If a pair of visionary twin brothers at the University of Texas are right, within a few years eSports—competitive video game playing—will have conquered university campuses across the United States. And the moment the tide changed may all come back to a little name change.
Brothers Adam and Tyler Rosen started the Texas eSports Association in 2010 with only 20 members. Since then, it’s ballooned in size and made international headlines thanks to the success of its tournaments. But the Rosen brothers aren’t satisfied with regional dominance. They want to go national, beginning with a name change to make the whole thing a lot more geographically inclusive: say goodbye to the Texas eSports Association, and hello to TeSPA.
“[Adam and Tyler] looked at major professional eSports tournaments organized by companies like IGN or Red Bull and said, ‘We could do something just as good on a third of the budget,” TeSPA’s chief financial officer Matthew Wiltshire told the Daily Dot.
Most popular in South Korea, eSports have grown in popularity in the United States in recent years, especially with the advent of servics like Twitch.tv that let users watch players compete over the Internet. Earlier this year, the U.S. government officially classified eSports players at professional athletes.
TeSPA first made waves on the eSports circuit when it hosted the Lone Star Clash tournament in March of 2012, which featured both professional and amateur, college-level Starcraft II players. The 2 million online viewers who watched it came from 50 countries. A second tournament later that year—the professionals-only Lone Star Clash 2—proved even bigger and more successful.
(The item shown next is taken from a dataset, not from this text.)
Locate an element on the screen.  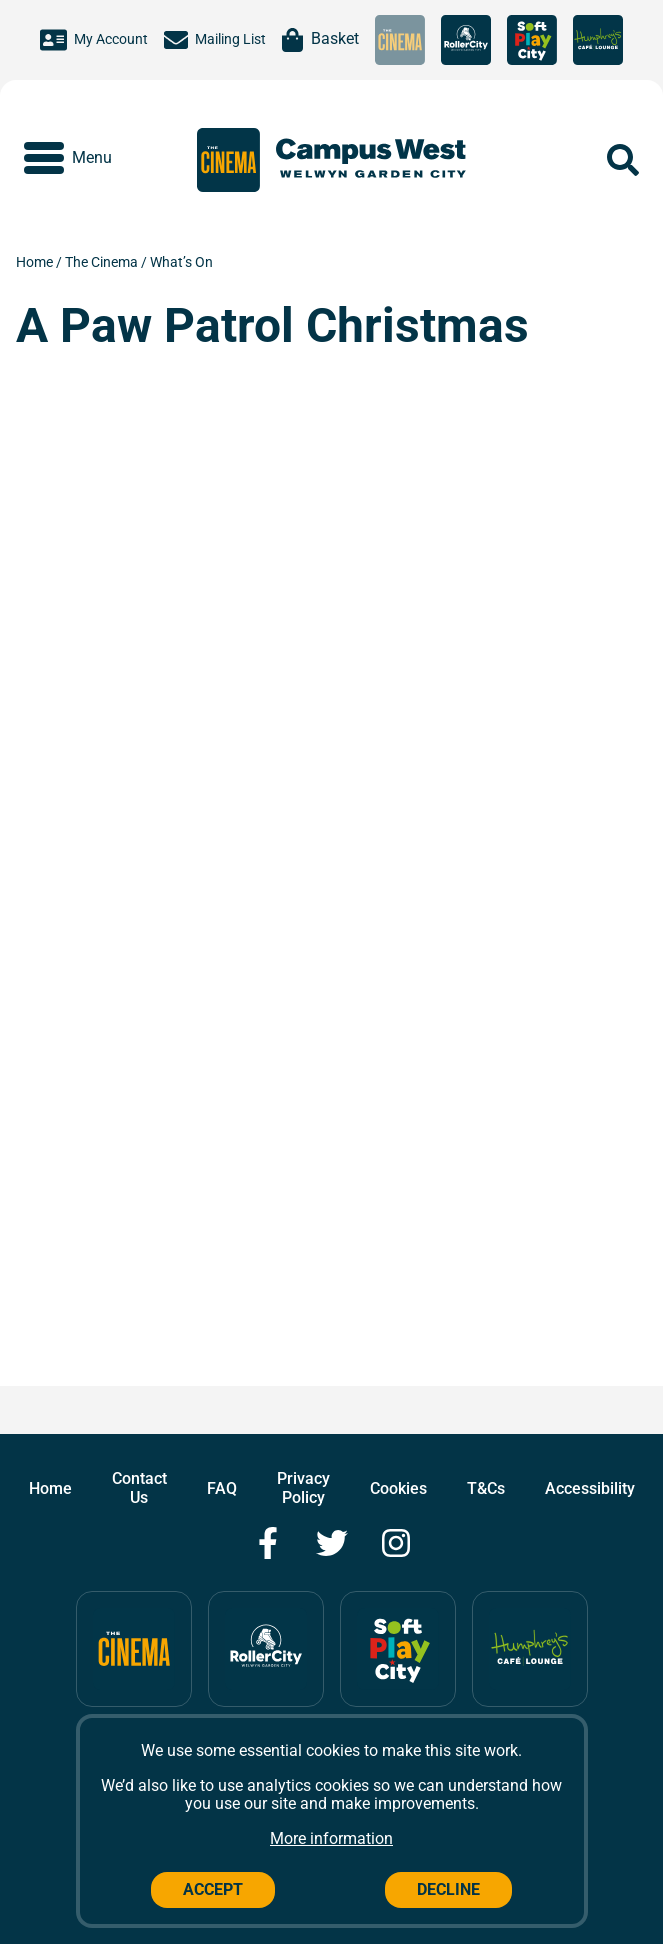 Home is located at coordinates (36, 262).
It’s precisely the experience the organization has gained hosting these events, along with a myriad of smaller ones, that TeSPA plans on utilizing as it converts itself into a national eSports powerhouse with chapters all across the country. Starting this school year, the group has already set up nine new chapters chapters from California’s San Jose State to George Mason University in Virginia.
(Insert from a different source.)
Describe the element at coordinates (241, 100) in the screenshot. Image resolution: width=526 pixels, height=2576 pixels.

“In the just the first week, over 600 students have signed up for the clubs,” Wiltshire said. “And that’s just counting the two schools that had started classes by then.”
Most of chapter management happens locally. TeSPA provides funding and logistical support for gaming events as small as LAN parties, which could require help in everything from procuring networking cables to securing permits. The group has even produced a 40-page guide with step-by-step instructions on how to host large-scale gaming competitions.
“In a few years, we had grown from non-existence to some sort of a global phenomenon,” Adam Rosen told UT student newspaper the Daily Texan.
“We looked around the rest of the United States, and there were some fledgling groups popping up, trying to emulate us…but they weren’t growing very fast. So we said, ‘There’s no reason what we did should be restricted to us.'”
TeSPA has plans to expand into the realm of high schools as well. The group already has a presence at a small handful of Austin, TX high schools located near the UT campus.
Critics might argue that encouraging kids to play more video games might not be the best idea, but Wiltshire noted that TeSPA’s primary mission is, at its heart, fundamentally educational.
Video games have the power to teach us a lot of different thing: teamwork, hand-eye coordination, and the fact that dressing like a raccoon gives sometimes yields the power of flight, Wiltshire added that encouraging students to organize their own eSports tournaments teaches an entirely different set of skills.
“We want to teach entrepreneurship; we want to teach creative problem solving; we want to teach leadership,” he explained. “To people who know what eSports is, the notion that it can be a tool to better their academic and professional careers isn’t foreign in the slightest.”